Non è che l’ennesimo grave infortunio, purtroppo questo con esito mortale, avvenuto in provincia nelle ultime settimane: un lavoratore investito da un macchinario nei lavori di ampliamento della statale Adriatica, un lavoratore travolto da un catasta di pallets alla Deco Industrie, un lavoratore investito da carrello in Marcegaglia. Tutti infortuni avvenuti con la presenza di aziende in appalto e con investimento da parte di mezzi in movimento. Già nella giornata di domani, come avvenuto anche per i precedenti infortuni, le organizzazioni sindacali incontreranno la direzione aziendale, a fronte di richiesta di incontro urgente, per analizzare cosa non ha funzionato, se le procedure sono state rispettate e valutare congiuntamente cosa modificare e migliorare perché questi incidenti non si ripetano più.
Le organizzazioni sindacali, nell’esprimere il proprio grido di allarme rispetto alla situazione richiamano tutti i soggetti, aziende, associazioni e istituzioni a una azione concreta per praticare e innalzare la salute e sicurezza sul lavoro.

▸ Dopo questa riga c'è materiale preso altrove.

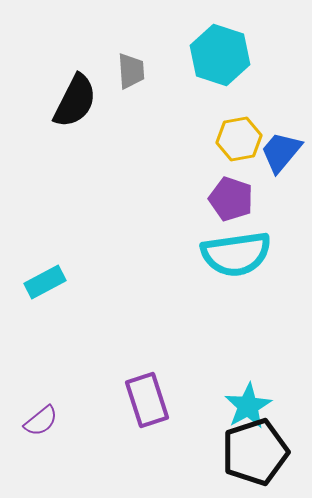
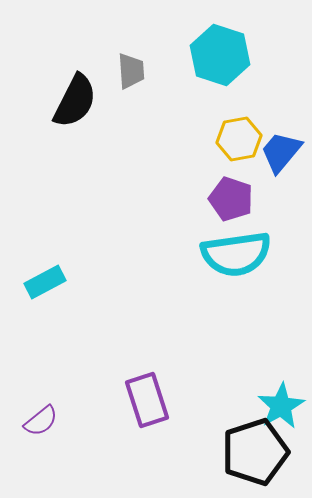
cyan star: moved 33 px right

Quanto avvenuto, inoltre, ci interroga e ci impone nuovo impulso nel percorso di rinnovo, già avviato, del Protocollo sul miglioramento della salute e sicurezza nel sito portuale di Ravenna.
Per sensibilizzare tutti i soggetti coinvolti e a supporto delle proprie richieste proclamano 1 ora di sciopero per lunedì 20 ottobre, ULTIMA ORA DEL PROPRIO TURNO O ORARIO GIORNALIERO per tutte le lavoratrici e i lavoratori dei settori portuale, facchinaggio e trasporti (merci logistica) di tutte le aziende operanti nel sito portuale di Ravenna.